Hillel me miró fijamente y yo presentí que bajo sus palabras se abría un abismo de nuevos significados.
—¡No lo invoque, señor Zwakh! Se puede penetrar en corredores tenebrosos, de los que nadie ha encontrado la salida a no ser que no llevara consigo un talismán. La tradición cuenta que una vez tres hombres bajaron al reino de la oscuridad, uno se volvió loco, el segundo ciego, tan sólo el tercero, Rabbi ben Akiba, regresó sano a casa y dijo que se había encontrado a sí mismo. Me dirá que más de uno se ha encontrado a sí mismo, por ejemplo Goethe, quienes en un puente o en un sendero que conduce desde una orilla de un río a la otra, se miraron a sí mismos a los ojos y no se volvieron locos. Pero eso sólo era el reflejo de la propia conciencia y no el verdadero doble: no eso que se llama el «hálito de los huesos», el «habal garmin», del que se dice: «Igual que fue a la tumba, incorrupto en los miembros, así resucitará en el Día del Juicio».
La mirada de Hillel penetró cada vez más en mis ojos.

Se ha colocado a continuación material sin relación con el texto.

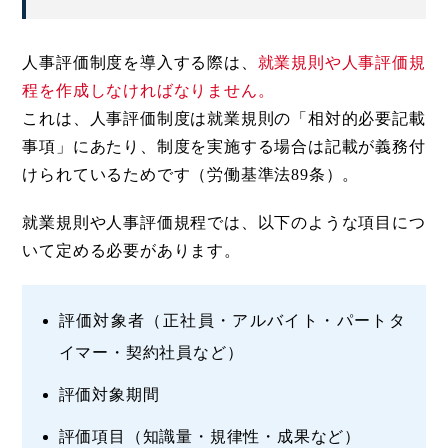
人事評価制度を導入する際は、
就業規則や人事評価規
程を作成しなければなりません。
これは、人事評価制度は就業規則の「相対的必要記載
事項」にあたり、制度を実施する場合は記載が義務付
けられているためです（労働基準法89条）。
就業規則や人事評価規程では、以下のような項目につ
いて定める必要があります。
評価対象者（正社員・アルバイト・パートタ
イマー・契約社員など）
評価対象期間
評価項目（知識量・規律性・成果など）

—Nuestras abuelas dicen de él: «Vive por encima de la tierra en una habitación sin puertas, sólo con una ventana, desde la cual es imposible entenderse con los hombres. Quien logre conjurarlo… y sepa instruirlo… será un buen amigo de sí mismo…»
»En lo que, finalmente, concierne al tarot, sabe tan bien como yo que cada jugador tiene cartas distintas, pero que quien emplea correctamente los triunfos gana la partida… ¡Pero venga ahora, señor Zwakh! ¡Vayámonos, si no se terminará bebiendo todo el vino del maestro Pernath y no dejará nada para él!